Where a line of the data below has the string "fort", copy that line.

··· Material for the task ···

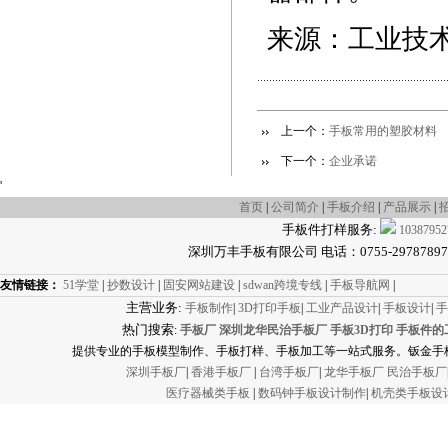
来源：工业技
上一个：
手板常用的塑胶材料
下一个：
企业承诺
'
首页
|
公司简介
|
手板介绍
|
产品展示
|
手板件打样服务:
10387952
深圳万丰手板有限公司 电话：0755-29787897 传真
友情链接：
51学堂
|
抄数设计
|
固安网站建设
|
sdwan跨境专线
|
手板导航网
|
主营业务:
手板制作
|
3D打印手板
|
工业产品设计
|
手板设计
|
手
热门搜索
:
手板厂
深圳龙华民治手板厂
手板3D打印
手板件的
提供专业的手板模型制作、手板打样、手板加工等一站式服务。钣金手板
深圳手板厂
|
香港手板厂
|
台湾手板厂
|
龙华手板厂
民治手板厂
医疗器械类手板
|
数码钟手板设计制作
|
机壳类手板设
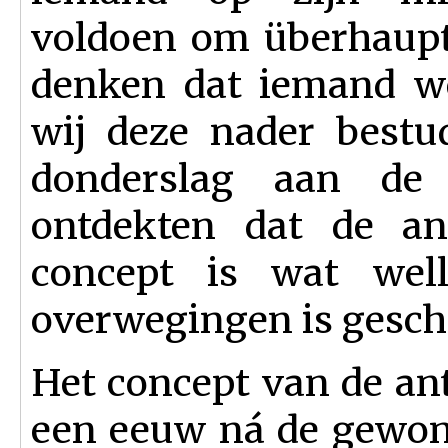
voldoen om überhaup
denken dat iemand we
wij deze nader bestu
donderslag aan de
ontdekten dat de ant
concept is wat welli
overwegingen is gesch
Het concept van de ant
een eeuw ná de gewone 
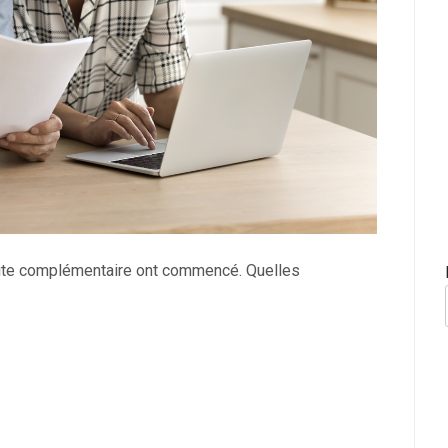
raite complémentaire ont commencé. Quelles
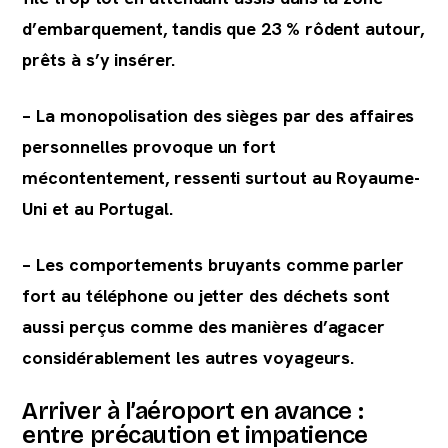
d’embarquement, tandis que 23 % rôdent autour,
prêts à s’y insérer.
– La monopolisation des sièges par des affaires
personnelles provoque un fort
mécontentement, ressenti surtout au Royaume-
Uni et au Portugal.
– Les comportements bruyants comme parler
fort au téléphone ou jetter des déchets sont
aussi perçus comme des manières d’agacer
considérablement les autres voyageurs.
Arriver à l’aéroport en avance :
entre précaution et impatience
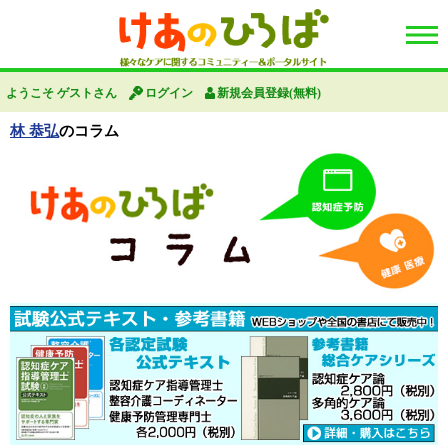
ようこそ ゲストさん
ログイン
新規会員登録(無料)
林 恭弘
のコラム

···

Reply ::
personnelles provoque un fort
fort au téléphone ou jetter des déchets sont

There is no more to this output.